Every record is to be copied unchanged, except that its pictures are removed.

Top of Material supplied

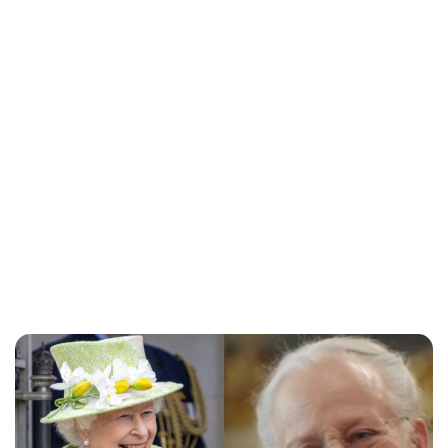
Lydia Starbuck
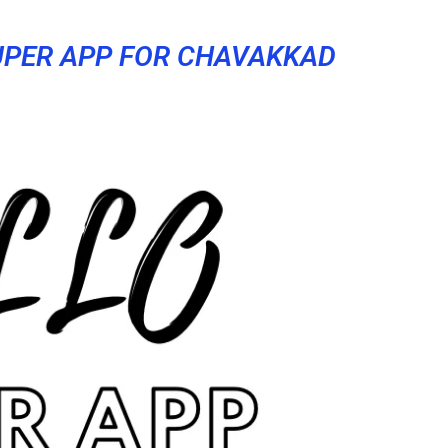
UPER APP FOR CHAVAKKAD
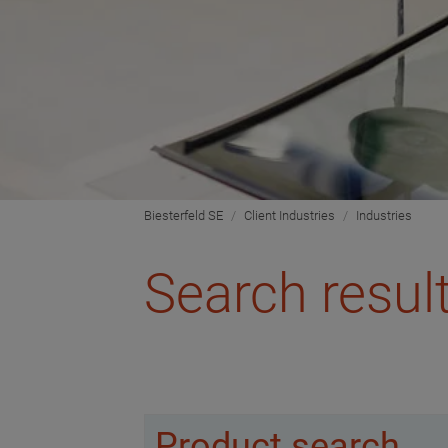
Biesterfeld SE
Client Industries
Industries
Search resul
Product search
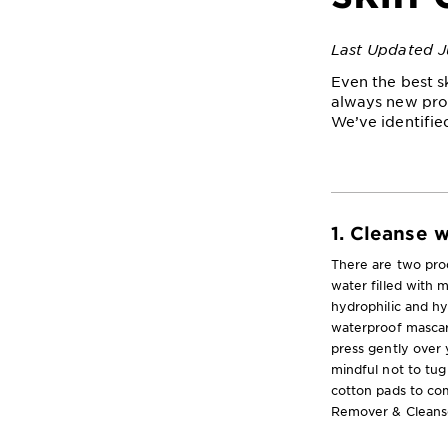
Last Updated J
Even the best s
always new pro
We’ve identifie
1. Cleanse 
There are two prod
water filled with m
hydrophilic and h
waterproof mascara
press gently over 
mindful not to tug 
cotton pads to com
Remover & Cleanse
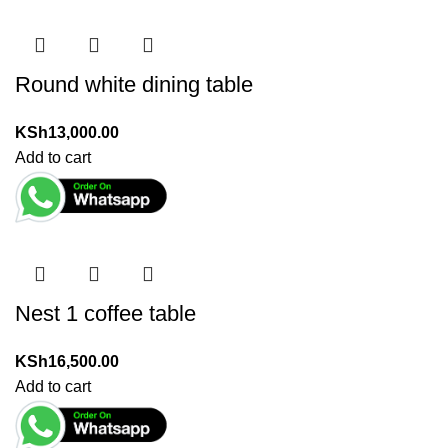
Round white dining table
KSh
13,000.00
Add to cart
Nest 1 coffee table
KSh
16,500.00
Add to cart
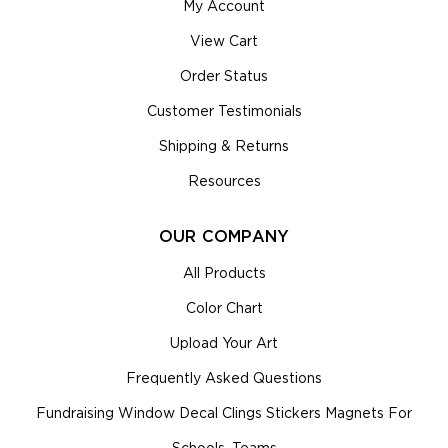
My Account
View Cart
Order Status
Customer Testimonials
Shipping & Returns
Resources
OUR COMPANY
All Products
Color Chart
Upload Your Art
Frequently Asked Questions
Fundraising Window Decal Clings Stickers Magnets For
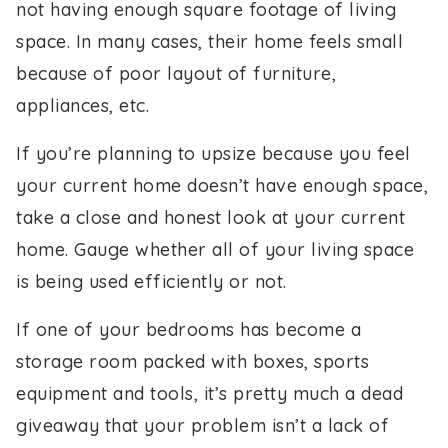
not having enough square footage of living
space. In many cases, their home feels small
because of poor layout of furniture,
appliances, etc.
If you’re planning to upsize because you feel
your current home doesn’t have enough space,
take a close and honest look at your current
home. Gauge whether all of your living space
is being used efficiently or not.
If one of your bedrooms has become a
storage room packed with boxes, sports
equipment and tools, it’s pretty much a dead
giveaway that your problem isn’t a lack of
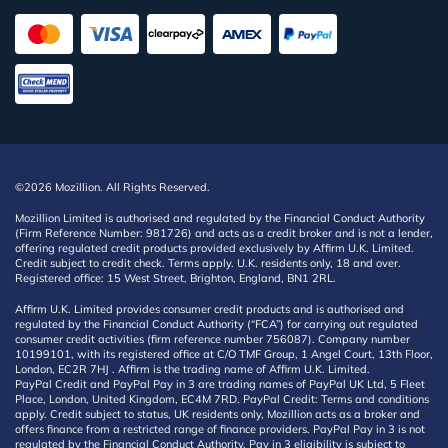
©2026 Mozillion. All Rights Reserved.
Mozillion Limited is authorised and regulated by the Financial Conduct Authority
(Firm Reference Number: 981726) and acts as a credit broker and is not a lender,
offering regulated credit products provided exclusively by Affirm U.K. Limited.
Credit subject to credit check. Terms apply. U.K. residents only, 18 and over.
Registered office: 15 West Street, Brighton, England, BN1 2RL.
Affirm U.K. Limited provides consumer credit products and is authorised and
regulated by the Financial Conduct Authority (“FCA”) for carrying out regulated
consumer credit activities (firm reference number 756087). Company number
10199101, with its registered office at C/O TMF Group, 1 Angel Court, 13th Floor,
London, EC2R 7HJ . Affirm is the trading name of Affirm U.K. Limited.
PayPal Credit and PayPal Pay in 3 are trading names of PayPal UK Ltd, 5 Fleet
Place, London, United Kingdom, EC4M 7RD. PayPal Credit: Terms and conditions
apply. Credit subject to status, UK residents only, Mozillion acts as a broker and
offers finance from a restricted range of finance providers. PayPal Pay in 3 is not
regulated by the Financial Conduct Authority. Pay in 3 eligibility is subject to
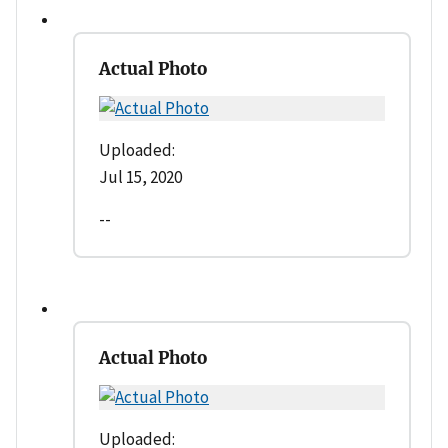
Actual Photo
Uploaded:
Jul 15, 2020
--
Actual Photo
Uploaded:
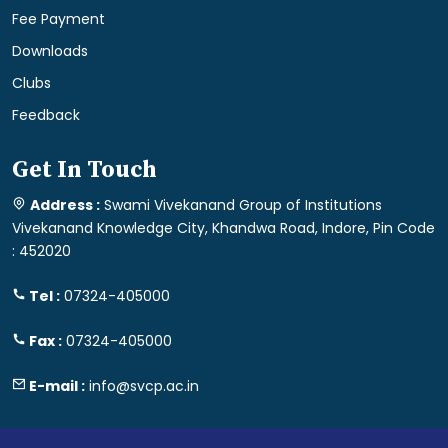
Fee Payment
Downloads
Clubs
Feedback
Get In Touch
Address :
Swami Vivekanand Group of Institutions
Vivekanand Knowledge City, Khandwa Road, Indore, Pin Code
: 452020
Tel :
07324-405000
Fax :
07324-405000
E-mail :
info@svcp.ac.in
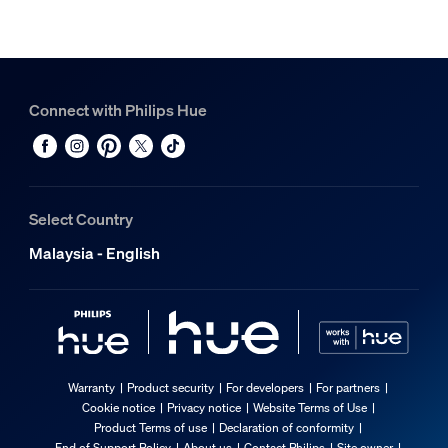
Connect with Philips Hue
Select Country
Malaysia - English
Warranty
Product security
For developers
For partners
Cookie notice
Privacy notice
Website Terms of Use
Product Terms of use
Declaration of conformity
End of Support Policy
About us
Contact Philips
Site owner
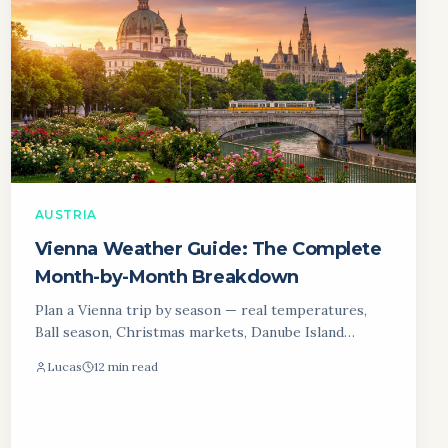
AUSTRIA
Vienna Weather Guide: The Complete
Month-by-Month Breakdown
Plan a Vienna trip by season — real temperatures,
Ball season, Christmas markets, Danube Island
Festival and an honest month-by-month verdict.
Lucas
12 min read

Bottom of Material supplied

Answer to this problem »
Lydia Starbuck
UPER APP FOR CHAVAKKAD
Biesterfeld SE
Client Industries
Industries
Search resul
Product search
Last Updated J
Even the best s
always new pro
We’ve identifie
1. Cleanse 
There are two prod
water filled with m
hydrophilic and h
waterproof mascara
press gently over 
mindful not to tug 
cotton pads to com
Remover & Cleanse
Round white dining table
KSh
13,000.00
Add to cart
Nest 1 coffee table
KSh
16,500.00
Add to cart
My Account
View Cart
Order Status
Customer Testimonials
Shipping & Returns
Resources
OUR COMPANY
All Products
Color Chart
Upload Your Art
Frequently Asked Questions
Fundraising Window Decal Clings Stickers Magnets For
not having enough square footage of living
space. In many cases, their home feels small
because of poor layout of furniture,
appliances, etc.
If you’re planning to upsize because you feel
your current home doesn’t have enough space,
take a close and honest look at your current
home. Gauge whether all of your living space
is being used efficiently or not.
If one of your bedrooms has become a
storage room packed with boxes, sports
equipment and tools, it’s pretty much a dead
giveaway that your problem isn’t a lack of
©2026 Mozillion. All Rights Reserved.
Mozillion Limited is authorised and regulated by the Financial Conduct Authority
(Firm Reference Number: 981726) and acts as a credit broker and is not a lender,
offering regulated credit products provided exclusively by Affirm U.K. Limited.
Credit subject to credit check. Terms apply. U.K. residents only, 18 and over.
Registered office: 15 West Street, Brighton, England, BN1 2RL.
Affirm U.K. Limited provides consumer credit products and is authorised and
regulated by the Financial Conduct Authority (“FCA”) for carrying out regulated
consumer credit activities (firm reference number 756087). Company number
10199101, with its registered office at C/O TMF Group, 1 Angel Court, 13th Floor,
London, EC2R 7HJ . Affirm is the trading name of Affirm U.K. Limited.
PayPal Credit and PayPal Pay in 3 are trading names of PayPal UK Ltd, 5 Fleet
Place, London, United Kingdom, EC4M 7RD. PayPal Credit: Terms and conditions
apply. Credit subject to status, UK residents only, Mozillion acts as a broker and
offers finance from a restricted range of finance providers. PayPal Pay in 3 is not
regulated by the Financial Conduct Authority. Pay in 3 eligibility is subject to
Actual Photo
Uploaded:
Jul 15, 2020
--
Actual Photo
Uploaded:
Fee Payment
Downloads
Clubs
Feedback
Get In Touch
Address :
Swami Vivekanand Group of Institutions
Vivekanand Knowledge City, Khandwa Road, Indore, Pin Code
: 452020
Tel :
07324-405000
Fax :
07324-405000
E-mail :
info@svcp.ac.in
Connect with Philips Hue
Select Country
Malaysia - English
Warranty
Product security
For developers
For partners
Cookie notice
Privacy notice
Website Terms of Use
Product Terms of use
Declaration of conformity
End of Support Policy
About us
Contact Philips
Site owner
AUSTRIA
Vienna Weather Guide: The Complete
Month-by-Month Breakdown
Plan a Vienna trip by season — real temperatures,
Ball season, Christmas markets, Danube Island
Festival and an honest month-by-month verdict.
Lucas
12 min read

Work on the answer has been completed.